Er werken bijna geen mannen meer in de kinderopvang. Dit blijkt uit een steekproef die belangenvereniging van ouders in de kinderopvang, BOinK, deed voor BNR. Dit zou komen door het misbruikdrama van Robert M. dat vijf jaar geleden aan het licht kwam. In december 2010 waren er nog zo'n 900 mannen werkzaam in de kinderopvang op de groep tussen de nul en vier jaar. Hier zijn nog maar een paar honderd van over. Dat meldt BNR.
De meeste mannen zouden van de groep met de kleinere kinderen naar de buitenschoolse opvang (bso) zijn gegaan, waar oudere kinderen in de groepen zitten. Volgens BoinK-voorzitter Gjalt Jellesma waren het aantal mannen eerder al gering, maar heeft de zedenzaak zeker een negatieve impact gehad op het aantal mannen in de kinderopvang.

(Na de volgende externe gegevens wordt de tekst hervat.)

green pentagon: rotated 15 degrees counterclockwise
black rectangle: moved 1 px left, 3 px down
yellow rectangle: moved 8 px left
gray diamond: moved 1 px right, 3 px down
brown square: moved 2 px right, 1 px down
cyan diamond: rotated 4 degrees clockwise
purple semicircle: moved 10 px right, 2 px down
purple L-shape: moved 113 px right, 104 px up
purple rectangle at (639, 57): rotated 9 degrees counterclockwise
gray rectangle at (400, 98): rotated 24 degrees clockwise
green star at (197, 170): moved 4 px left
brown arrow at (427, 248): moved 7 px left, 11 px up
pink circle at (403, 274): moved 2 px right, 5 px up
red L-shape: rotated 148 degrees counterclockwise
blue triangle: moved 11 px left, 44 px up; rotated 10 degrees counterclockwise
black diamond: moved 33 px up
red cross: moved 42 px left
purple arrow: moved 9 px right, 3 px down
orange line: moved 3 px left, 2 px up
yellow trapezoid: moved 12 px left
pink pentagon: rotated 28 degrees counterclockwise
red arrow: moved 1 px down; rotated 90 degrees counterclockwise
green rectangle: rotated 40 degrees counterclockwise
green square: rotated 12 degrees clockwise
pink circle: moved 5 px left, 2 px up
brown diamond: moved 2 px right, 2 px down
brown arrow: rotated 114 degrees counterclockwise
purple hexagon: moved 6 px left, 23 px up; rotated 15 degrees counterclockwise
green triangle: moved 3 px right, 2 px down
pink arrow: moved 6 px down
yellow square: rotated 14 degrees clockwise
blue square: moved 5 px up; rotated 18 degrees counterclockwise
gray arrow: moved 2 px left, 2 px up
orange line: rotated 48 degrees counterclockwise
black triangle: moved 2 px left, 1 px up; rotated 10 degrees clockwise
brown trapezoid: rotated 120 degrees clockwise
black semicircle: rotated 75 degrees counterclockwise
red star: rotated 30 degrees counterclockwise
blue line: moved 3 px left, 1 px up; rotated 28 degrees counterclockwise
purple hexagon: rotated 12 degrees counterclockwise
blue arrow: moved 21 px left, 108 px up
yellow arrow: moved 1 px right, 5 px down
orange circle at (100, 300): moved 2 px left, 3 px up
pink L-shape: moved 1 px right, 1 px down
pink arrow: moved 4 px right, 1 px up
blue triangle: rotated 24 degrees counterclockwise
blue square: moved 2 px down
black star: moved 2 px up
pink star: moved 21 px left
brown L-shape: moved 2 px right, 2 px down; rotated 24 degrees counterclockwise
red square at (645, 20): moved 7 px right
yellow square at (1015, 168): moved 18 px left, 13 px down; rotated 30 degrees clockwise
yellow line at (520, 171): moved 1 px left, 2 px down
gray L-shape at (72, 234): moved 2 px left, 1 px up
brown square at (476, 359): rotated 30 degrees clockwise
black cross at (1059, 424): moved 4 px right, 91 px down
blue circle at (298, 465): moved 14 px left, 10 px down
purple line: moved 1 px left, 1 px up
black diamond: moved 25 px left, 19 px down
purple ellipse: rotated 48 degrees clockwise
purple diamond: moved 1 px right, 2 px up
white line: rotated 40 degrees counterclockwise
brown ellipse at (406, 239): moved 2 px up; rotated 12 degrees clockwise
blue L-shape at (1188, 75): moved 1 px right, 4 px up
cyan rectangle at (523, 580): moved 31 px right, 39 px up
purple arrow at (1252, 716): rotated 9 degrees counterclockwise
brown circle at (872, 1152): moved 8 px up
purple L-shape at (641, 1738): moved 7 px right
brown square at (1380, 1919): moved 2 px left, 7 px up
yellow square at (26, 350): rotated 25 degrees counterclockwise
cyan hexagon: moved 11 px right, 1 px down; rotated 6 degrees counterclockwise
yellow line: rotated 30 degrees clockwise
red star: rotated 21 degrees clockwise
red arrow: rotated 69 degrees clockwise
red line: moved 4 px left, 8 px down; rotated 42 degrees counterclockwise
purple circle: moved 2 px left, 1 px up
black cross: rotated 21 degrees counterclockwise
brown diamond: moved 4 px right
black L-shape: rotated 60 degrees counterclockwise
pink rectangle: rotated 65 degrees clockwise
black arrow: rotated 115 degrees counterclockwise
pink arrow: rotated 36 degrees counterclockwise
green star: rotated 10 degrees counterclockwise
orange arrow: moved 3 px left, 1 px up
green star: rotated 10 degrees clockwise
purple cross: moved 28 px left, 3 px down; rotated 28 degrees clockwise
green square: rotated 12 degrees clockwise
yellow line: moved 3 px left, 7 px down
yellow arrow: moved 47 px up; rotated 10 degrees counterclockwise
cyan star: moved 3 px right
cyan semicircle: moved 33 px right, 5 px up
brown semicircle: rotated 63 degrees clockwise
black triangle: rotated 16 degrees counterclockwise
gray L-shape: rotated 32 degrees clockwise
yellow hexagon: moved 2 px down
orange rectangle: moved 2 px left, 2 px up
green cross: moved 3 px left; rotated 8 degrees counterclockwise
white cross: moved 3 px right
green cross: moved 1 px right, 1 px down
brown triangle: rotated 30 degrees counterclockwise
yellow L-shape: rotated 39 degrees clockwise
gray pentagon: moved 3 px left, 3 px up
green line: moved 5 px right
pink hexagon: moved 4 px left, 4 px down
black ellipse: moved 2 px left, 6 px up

De mannen die nog wel werkzaam zijn in de kinderopvang geven aan dat er veel voor ze veranderd is na Robert M. Zo zegt Alvin Oostveen die werkzaam is bij kinderopvang Dennen in Hilversum: “Ik doe dingen veel bewuster. Ik laat bijvoorbeeld geen schetenkussen meer op de buik van kinderen als ik ze verschoon. De temperatuur opnemen laat ik door iemand anders doen of doe ik in ieder geval met een collega in de buurt.”
Monique Wittebol, bestuurder van Bink Kinderopvang benadrukt dat het vooral voor kinderen in de bso-leeftijd erg belangrijk is dat er verschillende rolmodellen zijn, omdat de kinderen dan verschillend spel gaan ontwikkelen met meisjes en jongens gedrag. “We zijn na Robert M. intensief in gesprek gegaan met de mannen die in dienst zijn, want die willen we heel graag houden. Sommige nemen niet eens meer een kind op schoot, daar word ik wel erg verdrietig van”, aldus Wittebol.